With that, just as in the visual arts, composers turned to Greek and Roman narratives for their source material. Also, according to my professor from “Spectacle,” Baroque Romans and Florentines weren’t all that great as suspending their disbelief when watching people break out into song, especially when the people on stage were supposed to be just normal people. So within the narrative the roles needed to be 1. divine, half-God, full-God 2. Ancient or 3 somehow possessing a gift of music.

Guess which myth totally fits the requirements? That’s right: Orpheus and Eurydice.
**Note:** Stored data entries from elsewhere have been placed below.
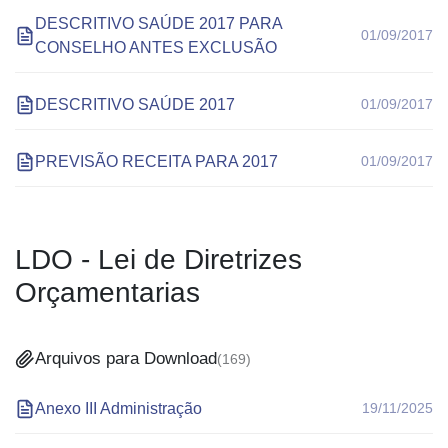
DESCRITIVO SAÚDE 2017 PARA
01/09/2017
CONSELHO ANTES EXCLUSÃO
DESCRITIVO SAÚDE 2017
01/09/2017
PREVISÃO RECEITA PARA 2017
01/09/2017
LDO - Lei de Diretrizes
Orçamentarias
Arquivos para Download
(
169
)
Anexo III Administração
19/11/2025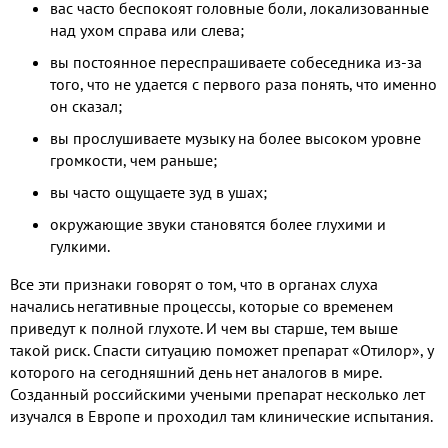
вас часто беспокоят головные боли, локализованные
над ухом справа или слева;
вы постоянное переспрашиваете собеседника из-за
того, что не удается с первого раза понять, что именно
он сказал;
вы прослушиваете музыку на более высоком уровне
громкости, чем раньше;
вы часто ощущаете зуд в ушах;
окружающие звуки становятся более глухими и
гулкими.
Все эти признаки говорят о том, что в органах слуха
начались негативные процессы, которые со временем
приведут к полной глухоте. И чем вы старше, тем выше
такой риск. Спасти ситуацию поможет препарат «Отилор», у
которого на сегодняшний день нет аналогов в мире.
Созданный российскими учеными препарат несколько лет
изучался в Европе и проходил там клинические испытания.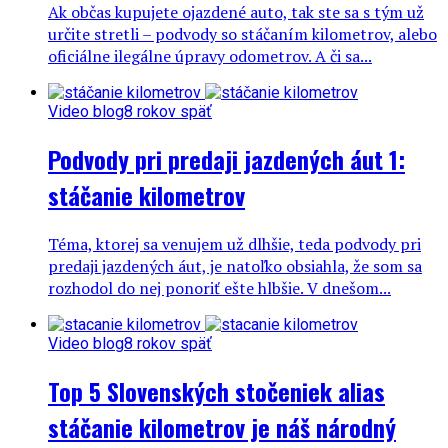
Ak občas kupujete ojazdené auto, tak ste sa s tým už
určite stretli – podvody so stáčaním kilometrov, alebo
oficiálne ilegálne úpravy odometrov. A či sa...
Video blog
8 rokov späť
Podvody pri predaji jazdených áut 1:
stáčanie kilometrov
Téma, ktorej sa venujem už dlhšie, teda podvody pri
predaji jazdených áut, je natoľko obsiahla, že som sa
rozhodol do nej ponoriť ešte hlbšie. V dnešom...
Video blog
8 rokov späť
Top 5 Slovenských stočeniek alias
stáčanie kilometrov je náš národný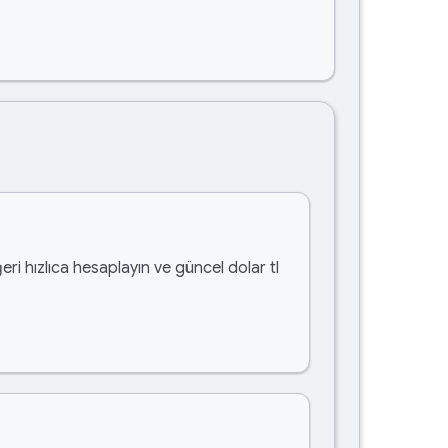
eri hızlıca hesaplayın ve güncel dolar tl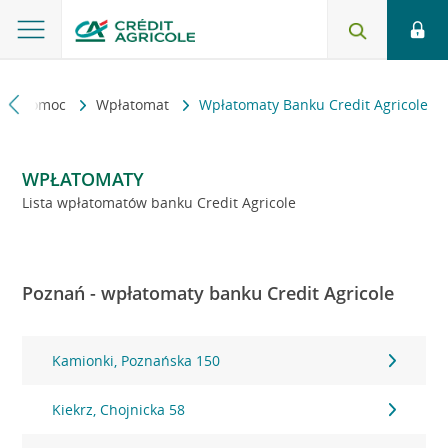
kt i pomoc
Wpłatomat
Wpłatomaty Banku Credit Agricole
WPŁATOMATY
Lista wpłatomatów banku Credit Agricole
Poznań - wpłatomaty banku Credit Agricole
Kamionki, Poznańska 150
Kiekrz, Chojnicka 58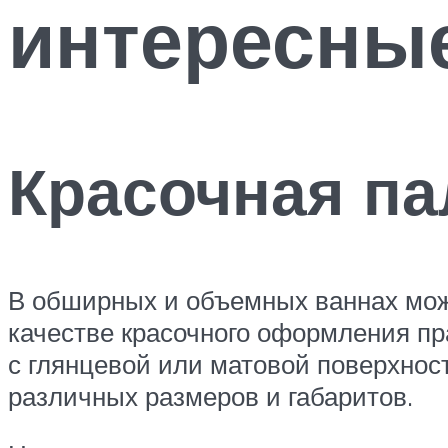
интересны
Красочная па
В обширных и объемных ваннах мож
качестве красочного оформления пр
с глянцевой или матовой поверхнос
различных размеров и габаритов.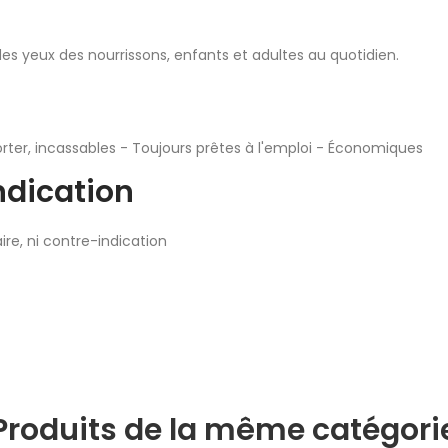
des yeux des nourrissons, enfants et adultes au quotidien.
orter, incassables - Toujours prêtes à l'emploi - Économiques
ndication
re, ni contre-indication
Produits de la même catégori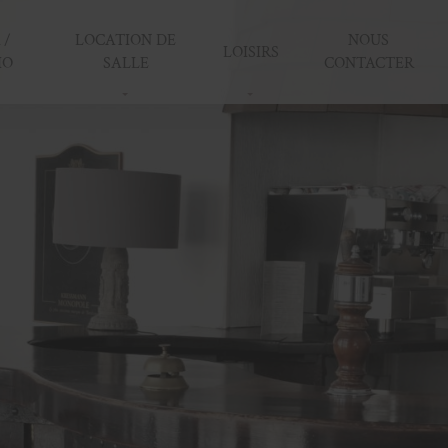
 /
LOCATION DE
NOUS
LOISIRS
IO
SALLE
CONTACTER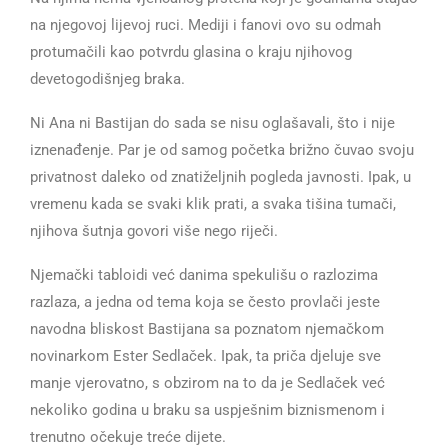
na njegovoj lijevoj ruci. Mediji i fanovi ovo su odmah
protumačili kao potvrdu glasina o kraju njihovog
devetogodišnjeg braka.
Ni Ana ni Bastijan do sada se nisu oglašavali, što i nije
iznenađenje. Par je od samog početka brižno čuvao svoju
privatnost daleko od znatiželjnih pogleda javnosti. Ipak, u
vremenu kada se svaki klik prati, a svaka tišina tumači,
njihova šutnja govori više nego riječi.
Njemački tabloidi već danima spekulišu o razlozima
razlaza, a jedna od tema koja se često provlači jeste
navodna bliskost Bastijana sa poznatom njemačkom
novinarkom Ester Sedlaček. Ipak, ta priča djeluje sve
manje vjerovatno, s obzirom na to da je Sedlaček već
nekoliko godina u braku sa uspješnim biznismenom i
trenutno očekuje treće dijete.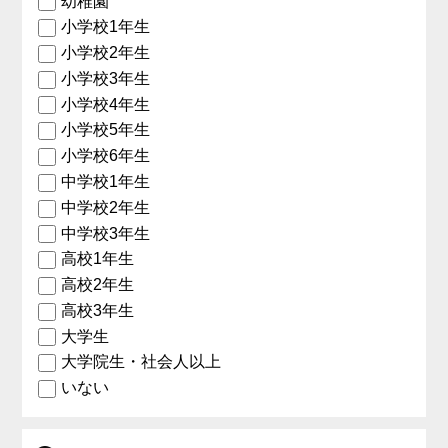
幼稚園
小学校1年生
小学校2年生
小学校3年生
小学校4年生
小学校5年生
小学校6年生
中学校1年生
中学校2年生
中学校3年生
高校1年生
高校2年生
高校3年生
大学生
大学院生・社会人以上
いない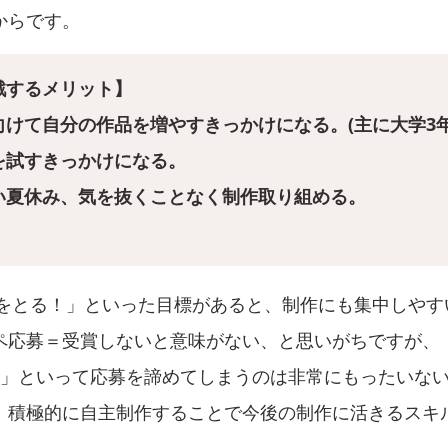
からです。
戦するメリット】
けて自分の作品を増やすきっかけになる。(主に大学3年
を試すきっかけになる。
い夏休み、気を抜くことなく制作取り組める。
賞をとる！」といった目標があると、制作にも集中しやす
ペ応募＝受賞しないと意味がない、と思いがちですが、
…」といって応募を諦めてしまうのは非常にもったいな
、積極的に自主制作することで今後の制作に活きるスキ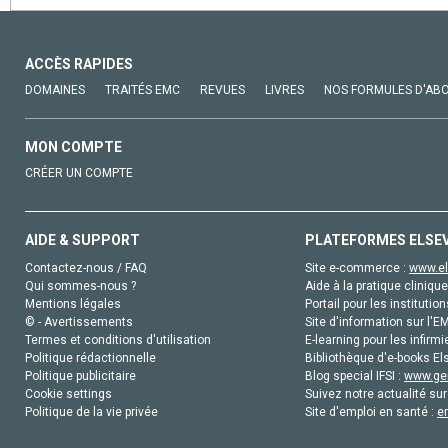
ACCÈS RAPIDES
DOMAINES
TRAITÉS EMC
REVUES
LIVRES
NOS FORMULES D'AB
MON COMPTE
CRÉER UN COMPTE
AIDE & SUPPORT
PLATEFORMES ELSE
Contactez-nous / FAQ
Site e-commerce :
www.el
Qui sommes-nous ?
Aide à la pratique clinique
Mentions légales
Portail pour les institution
© - Avertissements
Site d'information sur l'E
Termes et conditions d'utilisation
E-learning pour les infirmi
Politique rédactionnelle
Bibliothèque d'e-books Els
Politique publicitaire
Blog special IFSI :
www.gen
Cookie settings
Suivez notre actualité sur
Politique de la vie privée
Site d'emploi en santé :
e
So in case you don’t know the myth…

Orpheus kills at charming people with his music. Hermes invented the lyre, but Orpheus perfected the playing of it, but he also sang. He was taught the lyre by Apollo and the art of epic poetry by his mother, muse Calliope (see the song and narrative coming together…familiar?) He falls in love with Eurydice, a lovely oak nymph. He plays song and she dances, attracting the attention of a satyr. To avoid him, she falls into a pit of vipers. When Orpheus finds her, he is so overwhelmed with grief that he plays songs so mournful that all the gods and goddesses weep and they encourage him to go to the Underworld to retrieve her. He goes to the Underworld and plays music for Hades and Persephone and charmed them into letting him take Eurydice back. However, there was a condition. He was to walk in front of her and not look back until they were both on solid ground. But when he arrived at the upper world, he was so anxious that he looked back a moment too soon, and Eurydice is lost forever.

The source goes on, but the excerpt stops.